According to the newspaper, Sweden's national police have added crime-ridden areas in Uppsala, Landskrona and Borås, as well as new problem areas in Malmö, Stockholm and Gothenburg.
Police told Swedish Radio that the number of areas had increased but would not confirm the details of DN's report.
If confirmed, the new list will bring the number of especially vulnerable areas to 23 from the 15 named in a 2015 police report.
Linda Staaf, head of the intelligence department at the police's national operations department Noa, told the newspaper that the increase was a result of better intelligence rather than a worsening in the situation in these areas.

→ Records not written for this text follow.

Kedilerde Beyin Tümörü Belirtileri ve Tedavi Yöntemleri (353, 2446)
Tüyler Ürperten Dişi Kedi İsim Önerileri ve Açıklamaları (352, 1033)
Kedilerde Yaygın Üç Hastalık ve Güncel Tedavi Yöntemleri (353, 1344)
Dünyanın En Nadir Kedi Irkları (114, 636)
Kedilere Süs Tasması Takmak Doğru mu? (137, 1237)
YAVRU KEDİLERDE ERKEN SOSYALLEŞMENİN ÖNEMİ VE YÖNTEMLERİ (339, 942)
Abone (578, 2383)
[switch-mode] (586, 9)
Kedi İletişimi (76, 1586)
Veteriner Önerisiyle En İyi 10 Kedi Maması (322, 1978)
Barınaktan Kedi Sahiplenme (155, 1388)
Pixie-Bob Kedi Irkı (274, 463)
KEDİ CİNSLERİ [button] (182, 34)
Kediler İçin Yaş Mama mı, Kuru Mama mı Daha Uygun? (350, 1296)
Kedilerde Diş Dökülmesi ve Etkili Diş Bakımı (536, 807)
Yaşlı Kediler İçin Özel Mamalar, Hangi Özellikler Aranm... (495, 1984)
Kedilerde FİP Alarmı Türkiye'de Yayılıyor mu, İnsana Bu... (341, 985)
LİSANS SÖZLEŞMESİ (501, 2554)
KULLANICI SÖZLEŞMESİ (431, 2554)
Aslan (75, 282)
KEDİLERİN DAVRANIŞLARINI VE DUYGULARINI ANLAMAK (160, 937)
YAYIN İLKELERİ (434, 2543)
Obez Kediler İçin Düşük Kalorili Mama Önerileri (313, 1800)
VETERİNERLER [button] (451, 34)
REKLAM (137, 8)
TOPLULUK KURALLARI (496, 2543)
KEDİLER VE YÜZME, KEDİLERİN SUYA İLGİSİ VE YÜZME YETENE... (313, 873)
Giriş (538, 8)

"In comparison to the last report we now have more knowledge and a better picture," she said.
The new areas include Gottsunda i Uppsala, Karlslund in Landskrona, Norrby and Hässleholmen/Hulta in Borås, Fittja and Alby in Stockholm, Tynnered/Grevegården/Opaltorget in Gothenburg, and Nydala/Hermodsdal/Lindängen in Malmö.
After police released its 2015 report, the international right-wing media began describing the 15 areas as police "no-go zones", a description police reject.
Erik Åkerlund, chief of police in Botkyrka, southern Stockholm, one of the areas, said rather than being places police fear to enter, the areas were places where they felt they were needed most.
"For me it's more like 'go go zones'," he told Radio Sweden in February. "It's where we work."